-- What you will do --
Among the records that follow, how many lines contain the word "Tirador"? Give the number and no other words.

-- Data for the task follows --

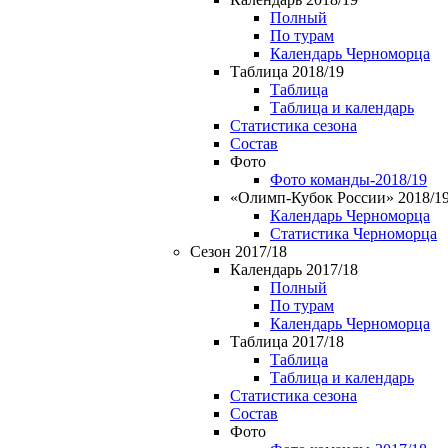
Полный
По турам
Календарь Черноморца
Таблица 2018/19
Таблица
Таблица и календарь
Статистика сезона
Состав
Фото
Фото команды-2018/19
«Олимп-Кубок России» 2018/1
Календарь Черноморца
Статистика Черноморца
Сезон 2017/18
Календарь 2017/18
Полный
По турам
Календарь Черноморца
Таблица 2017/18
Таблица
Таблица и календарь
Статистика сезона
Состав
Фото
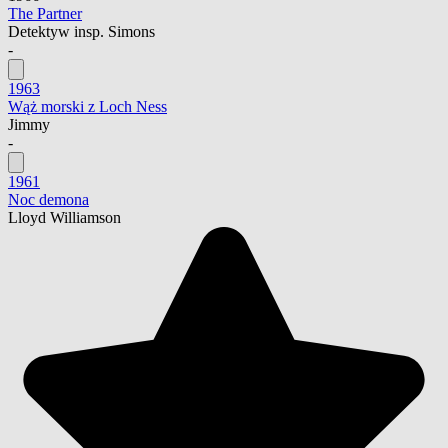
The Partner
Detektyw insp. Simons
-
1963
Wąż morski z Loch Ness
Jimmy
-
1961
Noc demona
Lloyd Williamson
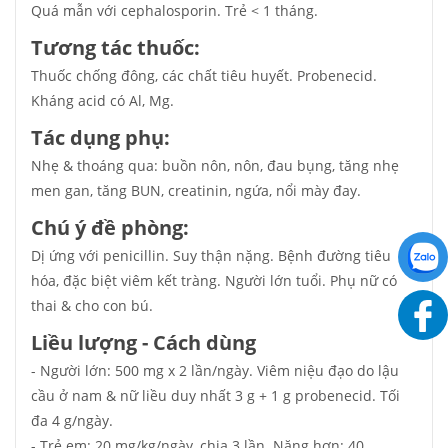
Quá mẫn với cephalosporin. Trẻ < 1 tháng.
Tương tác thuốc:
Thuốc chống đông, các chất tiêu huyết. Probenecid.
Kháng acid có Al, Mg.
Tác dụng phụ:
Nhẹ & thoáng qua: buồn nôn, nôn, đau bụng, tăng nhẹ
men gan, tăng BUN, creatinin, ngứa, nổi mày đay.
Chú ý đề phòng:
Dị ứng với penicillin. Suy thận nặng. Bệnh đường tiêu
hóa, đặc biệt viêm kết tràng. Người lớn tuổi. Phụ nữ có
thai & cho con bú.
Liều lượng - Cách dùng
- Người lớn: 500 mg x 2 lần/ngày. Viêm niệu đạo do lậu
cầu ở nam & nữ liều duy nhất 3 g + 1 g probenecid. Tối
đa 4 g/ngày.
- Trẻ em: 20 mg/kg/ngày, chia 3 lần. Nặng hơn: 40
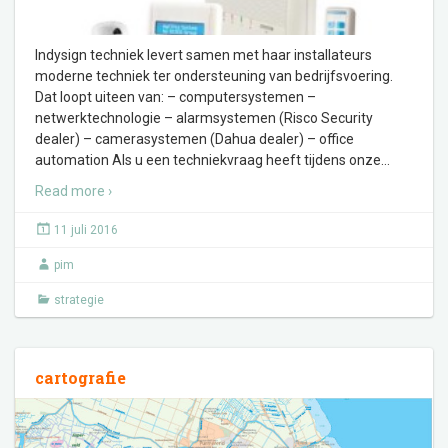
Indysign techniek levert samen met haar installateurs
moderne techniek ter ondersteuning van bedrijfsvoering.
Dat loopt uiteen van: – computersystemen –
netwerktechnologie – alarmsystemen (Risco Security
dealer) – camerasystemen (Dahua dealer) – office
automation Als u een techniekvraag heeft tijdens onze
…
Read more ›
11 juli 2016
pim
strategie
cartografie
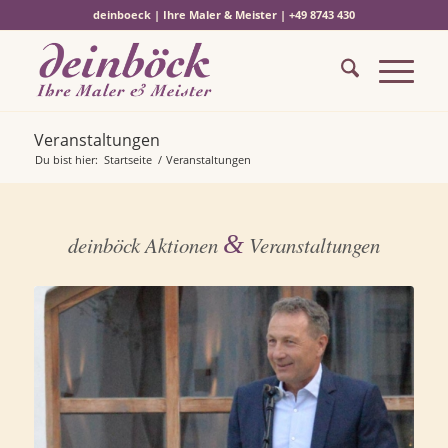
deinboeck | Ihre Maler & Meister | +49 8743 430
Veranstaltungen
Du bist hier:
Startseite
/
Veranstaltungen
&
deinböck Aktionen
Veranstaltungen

-- Data for the task concluded --
-- Data for the task follows --

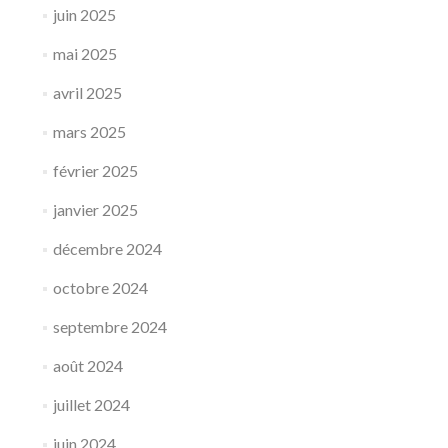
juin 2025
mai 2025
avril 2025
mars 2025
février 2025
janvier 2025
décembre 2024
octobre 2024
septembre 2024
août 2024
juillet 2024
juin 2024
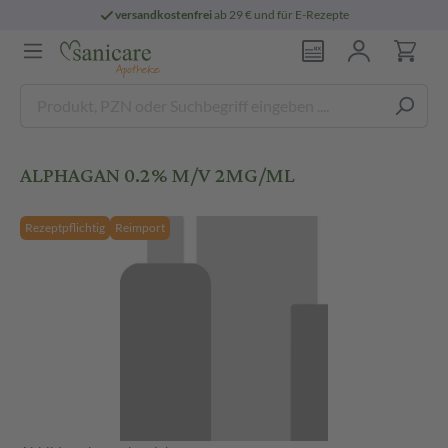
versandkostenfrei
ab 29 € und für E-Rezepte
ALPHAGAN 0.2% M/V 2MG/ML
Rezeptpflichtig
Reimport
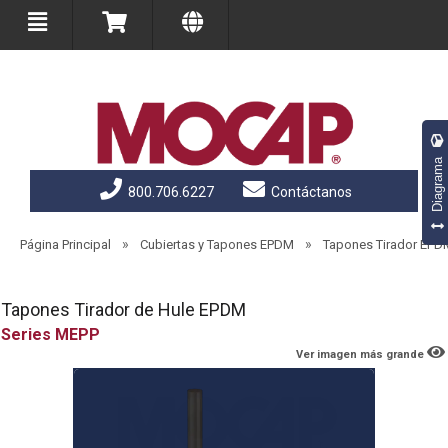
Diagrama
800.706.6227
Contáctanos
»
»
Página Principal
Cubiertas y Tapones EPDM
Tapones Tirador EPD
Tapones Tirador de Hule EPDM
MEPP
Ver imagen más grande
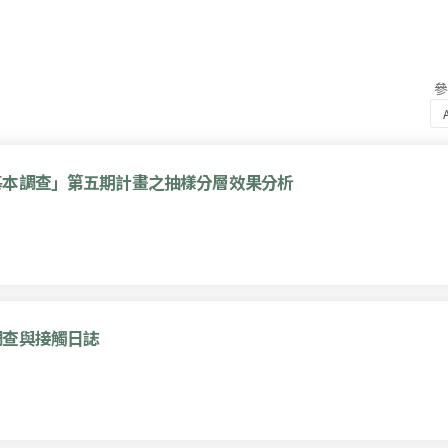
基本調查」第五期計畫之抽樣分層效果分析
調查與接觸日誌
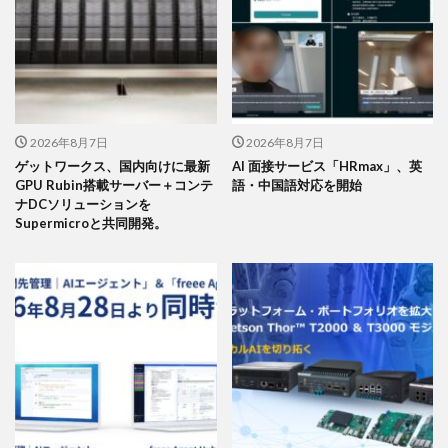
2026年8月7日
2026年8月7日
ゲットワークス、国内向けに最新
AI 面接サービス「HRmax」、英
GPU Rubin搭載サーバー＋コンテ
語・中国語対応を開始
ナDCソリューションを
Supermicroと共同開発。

-- Data for the task concluded --
-- Data for the task follows --

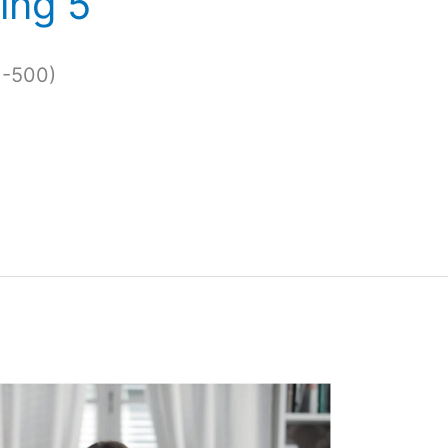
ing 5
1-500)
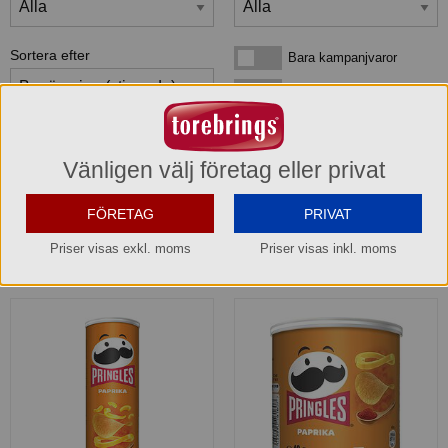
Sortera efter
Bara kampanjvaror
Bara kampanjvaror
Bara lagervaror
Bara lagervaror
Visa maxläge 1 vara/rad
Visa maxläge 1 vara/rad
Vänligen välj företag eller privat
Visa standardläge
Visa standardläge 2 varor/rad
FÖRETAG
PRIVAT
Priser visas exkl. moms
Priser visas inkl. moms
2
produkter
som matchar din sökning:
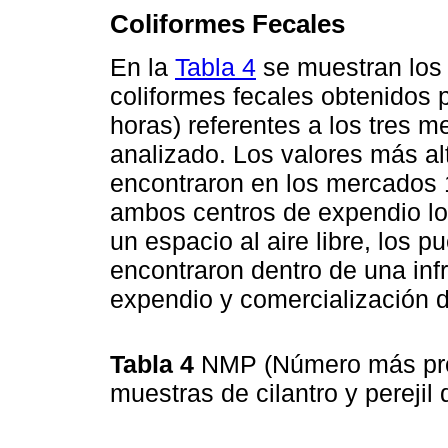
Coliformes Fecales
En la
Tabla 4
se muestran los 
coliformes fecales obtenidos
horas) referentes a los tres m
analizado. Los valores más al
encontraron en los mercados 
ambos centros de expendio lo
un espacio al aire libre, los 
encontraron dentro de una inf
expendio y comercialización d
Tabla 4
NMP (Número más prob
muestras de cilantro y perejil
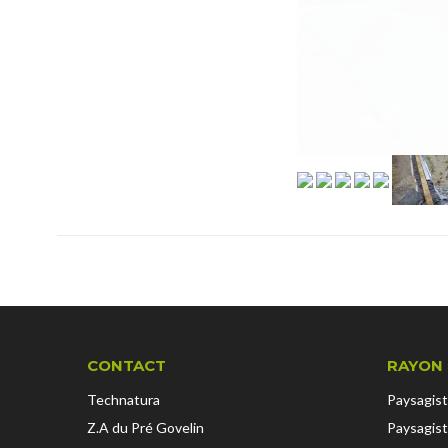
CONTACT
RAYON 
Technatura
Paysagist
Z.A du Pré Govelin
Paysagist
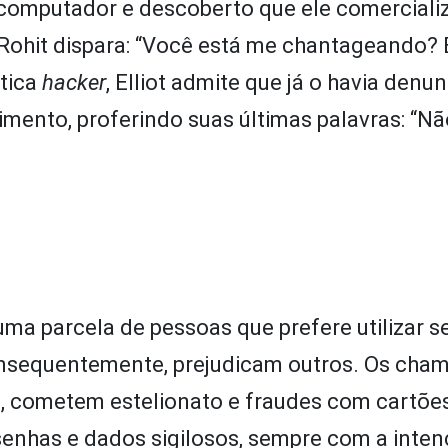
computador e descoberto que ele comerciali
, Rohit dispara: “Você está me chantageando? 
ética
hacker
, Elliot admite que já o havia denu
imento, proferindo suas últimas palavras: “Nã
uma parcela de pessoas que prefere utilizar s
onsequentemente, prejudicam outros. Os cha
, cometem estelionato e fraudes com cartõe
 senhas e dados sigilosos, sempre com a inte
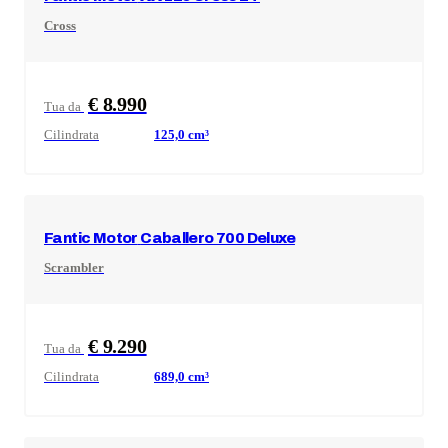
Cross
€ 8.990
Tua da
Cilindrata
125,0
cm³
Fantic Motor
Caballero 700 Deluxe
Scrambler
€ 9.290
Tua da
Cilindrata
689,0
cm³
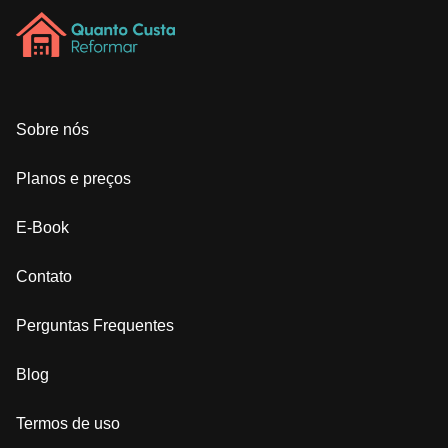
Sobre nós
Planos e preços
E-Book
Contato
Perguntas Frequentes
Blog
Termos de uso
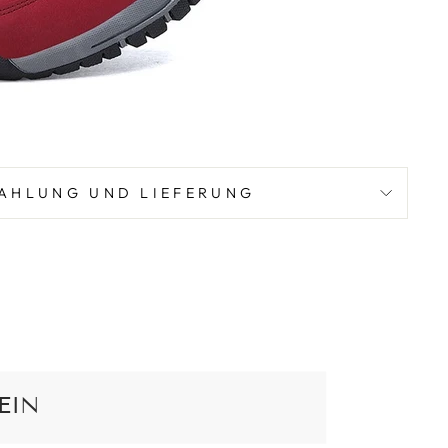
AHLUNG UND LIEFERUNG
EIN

-- Data for the task concluded --

-- Answer to this exercise --
2